TASK INPUTS

###

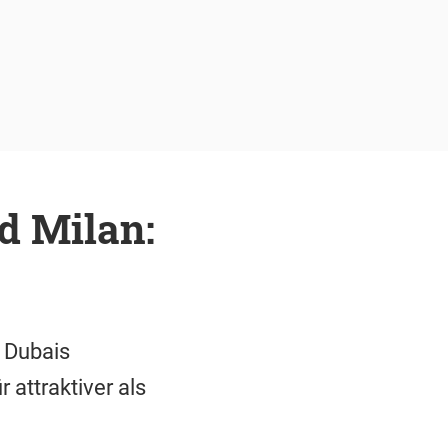
d Milan:
 Dubais
attraktiver als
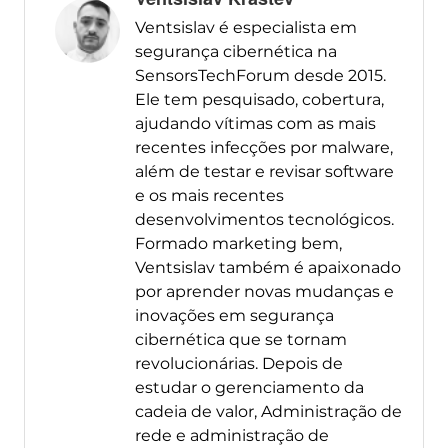
Ventsislav é especialista em
segurança cibernética na
SensorsTechForum desde 2015.
Ele tem pesquisado, cobertura,
ajudando vítimas com as mais
recentes infecções por malware,
além de testar e revisar software
e os mais recentes
desenvolvimentos tecnológicos.
Formado marketing bem,
Ventsislav também é apaixonado
por aprender novas mudanças e
inovações em segurança
cibernética que se tornam
revolucionárias. Depois de
estudar o gerenciamento da
cadeia de valor, Administração de
rede e administração de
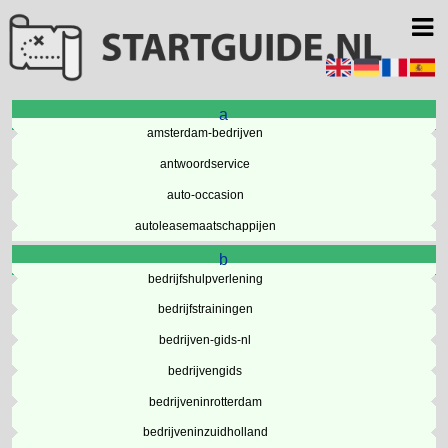
a
amsterdam-bedrijven
antwoordservice
auto-occasion
autoleasemaatschappijen
b
bedrijfshulpverlening
bedrijfstrainingen
bedrijven-gids-nl
bedrijvengids
bedrijveninrotterdam
bedrijveninzuidholland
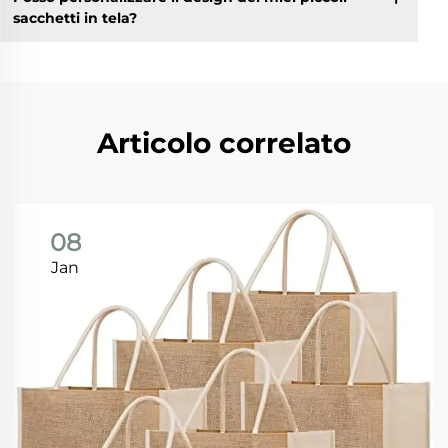
sacchetti in tela?
Articolo correlato
08
Jan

###

WHAT IS NEEDED
Each entry needs to be returned verbatim, with its pictures left out.

RESPONSE TO THE EXERCISE
d Milan:
 Dubais
attraktiver als
Ventsislav é especialista em
segurança cibernética na
SensorsTechForum desde 2015.
Ele tem pesquisado, cobertura,
ajudando vítimas com as mais
recentes infecções por malware,
além de testar e revisar software
e os mais recentes
desenvolvimentos tecnológicos.
Formado marketing bem,
Ventsislav também é apaixonado
por aprender novas mudanças e
inovações em segurança
cibernética que se tornam
revolucionárias. Depois de
estudar o gerenciamento da
cadeia de valor, Administração de
rede e administração de
a
amsterdam-bedrijven
antwoordservice
auto-occasion
autoleasemaatschappijen
b
bedrijfshulpverlening
bedrijfstrainingen
bedrijven-gids-nl
bedrijvengids
bedrijveninrotterdam
bedrijveninzuidholland
sacchetti in tela?
Articolo correlato
08
Jan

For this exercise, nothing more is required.